A conceptual model for groundwater discharge to a coastal brackish lagoon based on seepage measurements (Ringkøbing Fjord, Denmark)

• Published in: Hydrological processes Vol. 32; no. 22; pp. 3352 - 3364
• Main Authors: Duque, Carlos, Haider, Kinza, Sebok, Eva, Sonnenborg, Torben O., Engesgaard, Peter
• Format: Journal Article
• Language: English
• Published: Chichester Wiley Subscription Services, Inc 30.10.2018
• Subjects: Brackish water; Coastal lagoons; Coastal morphology; Coastal zone management; Coasts; Electrical conductivity; Electrical resistivity; Fjords; Fluxes; Fresh water; Freshwater; Freshwater environments; Groundwater; Groundwater discharge; groundwater discharge to lagoon; Inland water environment; Lakes; Landscape; Measuring instruments; Offshore; Profiles; Saline water intrusion; Saline-freshwater interfaces; Salt water intrusion; Salt water-freshwater interfaces; Saltwater intrusion; Seasonal variability; Seasonal variation; Seasonal variations; Seasons; Seepage; seepage meter; Shorelines; Spatial distribution; Spatial variability; Spatial variations; spatial–temporal variability; Variability; variable salinity; Water discharge
• ISSN: 0885-6087; 1099-1085
• DOI: 10.1002/hyp.13264

Groundwater discharge to a brackish lagoon (Ringkøbing Fjord) was quantified with seepage meters along four transects perpendicular to the shore during four seasons in 1 year. The objectives were to develop a conceptual model of the spatiotemporal variability of seepage and how landscape characteristics and saltwater intrusion affect seepage fluxes. The electrical conductivity of the groundwater was measured in vertical sediment profiles up to 3 m below the lagoon bed to assess the effects of the freshwater–saltwater interface location on flux distribution.

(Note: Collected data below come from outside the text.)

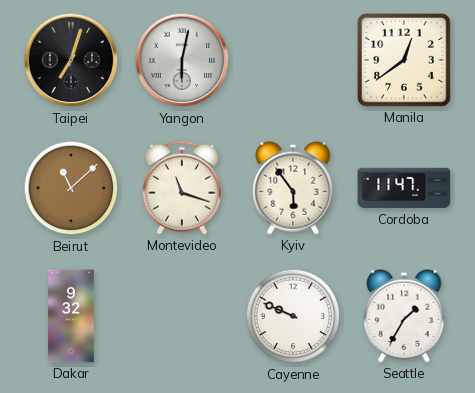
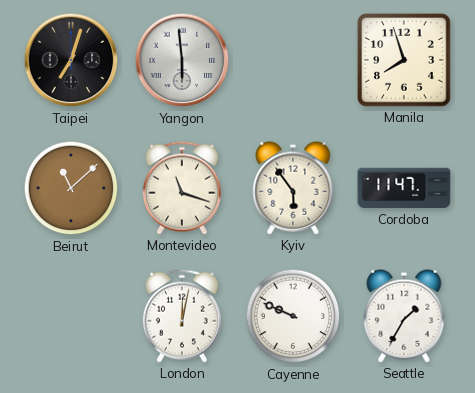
Yangon: 6:02 -> 5:59
Manila: 12:39 -> 7:57
Dakar: 9:32 -> none
London: none -> 12:02
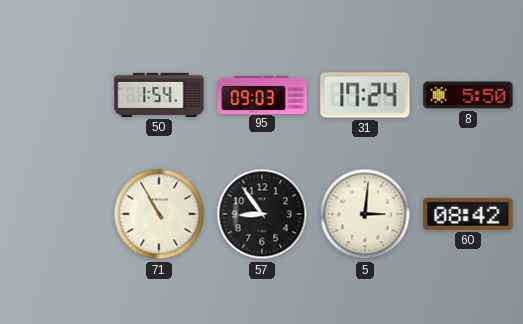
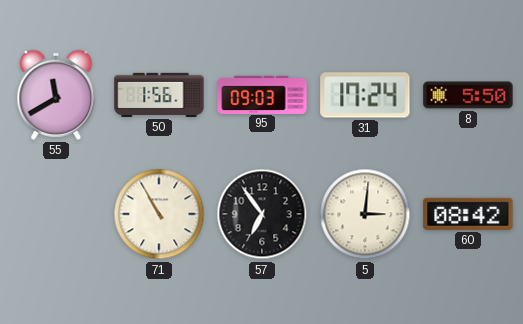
55: none -> 11:40
50: 1:54 -> 1:56
57: 8:54 -> 6:54
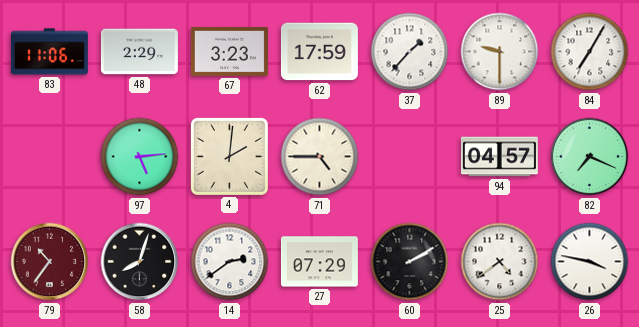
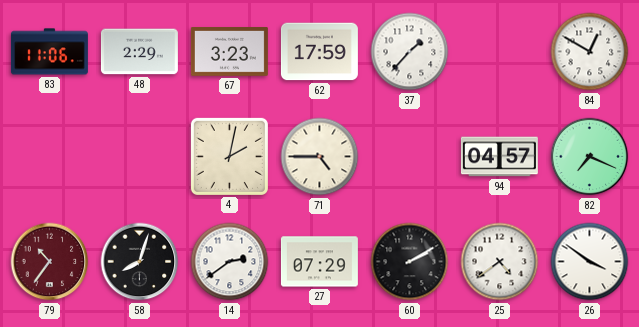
89: 9:30 -> none
84: 7:05 -> 12:50
97: 5:14 -> none
4: 2:01 -> 2:02
26: 3:47 -> 3:51
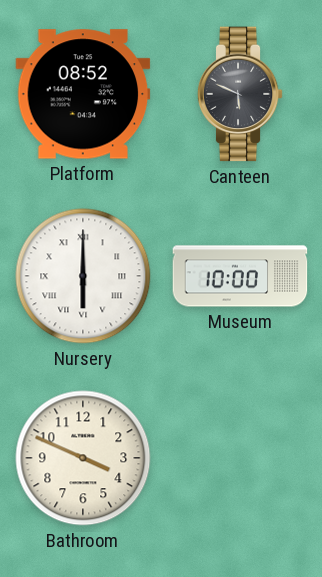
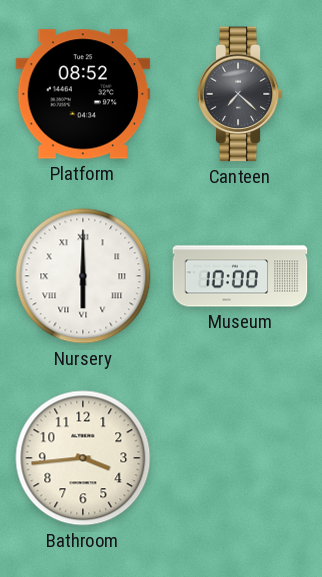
Canteen: 5:49 -> 7:22
Bathroom: 3:49 -> 3:44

The main differences compared with existing theoretical models are a lower discharge near the shore line (0–5 m) and two discharge peaks more offshore (15–20 and >25 m), which allowed the development of a conceptual model that is different from the classical concepts introduced for marine or lake environments and which can be representative of other similar areas. These differences are explained by the vegetation and organic material deposition in the near‐shore environment reducing discharge, the presence of the saline wedge leading to upward flow, and the increase of recirculation of brackish water due to wave pumping in areas offshore most exposed to the wind. The seasonal variability in discharge is smaller than the spatial variability between and within transects along the shoreline. Based on the conceptual model, fresh water discharge in a 20‐m‐wide fringe was calculated to be between 66 and 388 L·day−1·m−1 shore line, corresponding to a difference of a factor of six due to the variations in coast morphology and local characteristics of the area. The seasonal changes were responsible for changes of only 8% to 75% depending on the location.